Directed by Shinji Aoyama
Starring Kji Yakusho, Aoi Miyazaki, Masaru Miyazaki, Yoichiro Saito
Beautifully filmed in sepia tones Eureka is a slow moving drama with a running time of over three and a half hours. This could have easily been the snooze of the century, it isnt! Eureka is engaging, thought-provoking and captivating, it is one of the best modern Japanese films and destined to become a classic.
The film starts with a bus hijacking, the driver and two schoolchildren, brother and sister are the only survivors left after a violent shoot-out with the police. Two years down the line, the driver returns home after disappearing, we learn that the childrens mother walked out on them for another man and their father has since died. The driver tries to fit back into some sort of normality but finds it almost impossible, especially with rumours that he may be responsible for a spate of local serial killings.

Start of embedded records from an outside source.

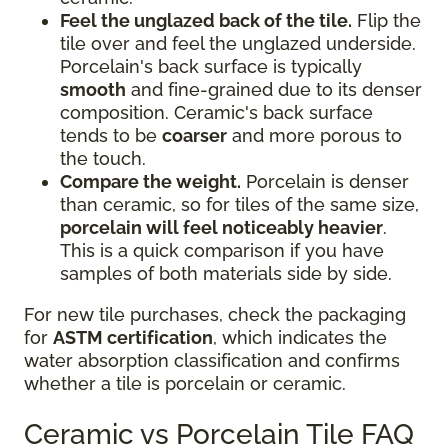
Feel the unglazed back of the tile.
Flip the
tile over and feel the unglazed underside.
Porcelain's back surface is typically
smooth
and fine-grained due to its denser
composition. Ceramic's back surface
tends to be
coarser
and more porous to
the touch.
Compare the weight.
Porcelain is denser
than ceramic, so for tiles of the same size,
porcelain will feel noticeably heavier
.
This is a quick comparison if you have
samples of both materials side by side.
For new tile purchases, check the packaging
for
ASTM certification
, which indicates the
water absorption classification and confirms
whether a tile is porcelain or ceramic.
Ceramic vs Porcelain Tile FAQ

Eventually he ends up at the house where the children still live, if he thought his life was irrepairable, nothing could have prepared him for the state of theirs. Their lives are so far beyond repair that he decides to try and help them back to reality. With the help and often hindrence of the childrens cousin who is staying in the house for a month the survivors try to claw their way back from the abyss, the final stage being a road trip in a small converted coach.
They may have survived the hijacking but they are still victims, the driver carries a heavy burden of guilt because he wasnt killed along with the majority of the passengers. The children also have the weight of the disintegration of their family to add to the memories of the hijacking. The acting never turns to melodrama, it's quietly understated and effective, very good performances all round.
Highly recommended if you have the time to spare and if you haven't, then make the time.
BBFC rated 15
Available on R2 Pal DVD from Artificial Eye, also available on R2 ntsc.